All’epoca, il Brunello di Montalcino aveva appena cominciato a conquistare fama e prestigio, che oggi sono fatti accettati (ma non era affatto così 35 anni fa), eppure, anche in tempi del genere il fondatore si rese conto che il segreto del successo era riposto in una qualità continua nel tempo e in un’affidabilità costante e indiscutibile.
E, di conseguenza, prese la decisione pionieristica per il periodo: quella di impegnare un promettente giovane winemaker consulente che lo aiutasse nella sfera prettamente enologica dell’attività.
La scelta fu vincente: Attilio Pagli, che sarebbe diventato uno dei più illustri enologi della Toscana, da questa proprietà iniziale andò poi a lavorare non solo in molte altre regioni d’Italia ma anche in tutto il mondo.
Simone Biliorsi supervisiona l’attività della casa, dimostrando grande talento, sia in cantina che in vigna, aiutato nell’attività agricola dall’agronomo Folco Giovanni Bencini.
La viticoltura, sin dal 2005, è biologica, un aspetto in cui questa famiglia era al quanto in anticipo sui tempi (e, cosa più importante, ben avanti alla maggior parte degli altri della zona).

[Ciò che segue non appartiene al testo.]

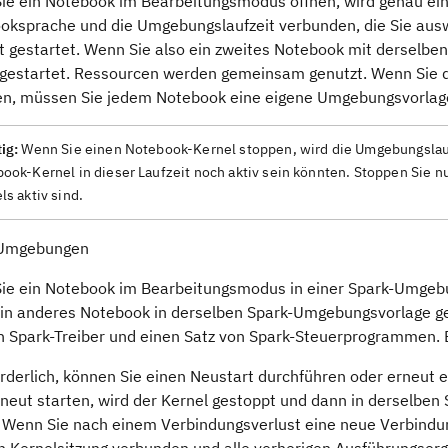
ie ein Notebook im Bearbeitungsmodus öffnen, wird genau eine 
oksprache und die Umgebungslaufzeit verbunden, die Sie ausw
t gestartet. Wenn Sie also ein zweites Notebook mit derselben
 gestartet. Ressourcen werden gemeinsam genutzt. Wenn Sie 
n, müssen Sie jedem Notebook eine eigene Umgebungsvorlag
ig:
Wenn Sie einen Notebook-Kernel stoppen, wird die Umgebungslaufze
ook-Kernel in dieser Laufzeit noch aktiv sein könnten. Stoppen Sie n
ls aktiv sind.
-Umgebungen
ie ein Notebook im Bearbeitungsmodus in einer Spark-Umgebung
in anderes Notebook in derselben Spark-Umgebungsvorlage geö
n Spark-Treiber und einen Satz von Spark-Steuerprogrammen.
orderlich, können Sie einen Neustart durchführen oder erneut 
rneut starten, wird der Kernel gestoppt und dann in derselben
. Wenn Sie nach einem Verbindungsverlust eine neue Verbindun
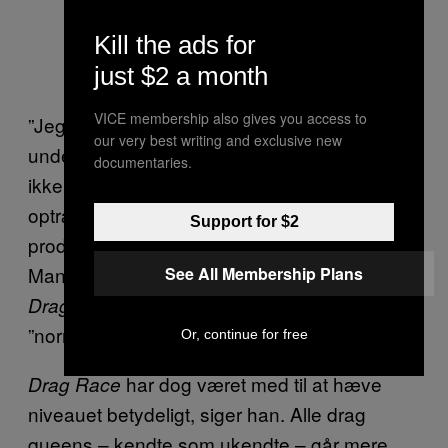
Kill the ads for
just $2 a month
VICE membership also gives you access to
”Jeg er pænt tilfreds med
som et
Drag Race
our very best writing and exclusive new
underholdningsprogram, men det afspejler
documentaries.
ikke, hvordan ”normale” drag queens
optræder. Der er jo helt andre elementer i at
Support for $2
producere et TV-show end et drag show.
Mange af de udfordringer de bliver sat på i
See All Membership Plans
, er jo slet ikke noget, som
Drag Race
”normale” dronninger gør”.
Or, continue for free
har dog været med til at hæve
Drag Race
niveauet betydeligt, siger han. Alle drag
queens – kendte som ukendte – går mere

Le vigne si possono dividere in due blocchi: uno, vicino alla casa della famiglia, con un’esposizione est-sudest, e i vini che esprimono fragranza e finezza, l’altro, a Castelnuovo dell’Abate nella parte meridionale del territorio, dove la produzione è più concentrata e strutturata. L’attenta mescolanza dei due componenti rendono questo un classico Brunello, cosa che vale anche per l’affinamento, rigorosamente in botti di rovere. Alto il livello del Brunello di Montalcino, superiore la Riserva.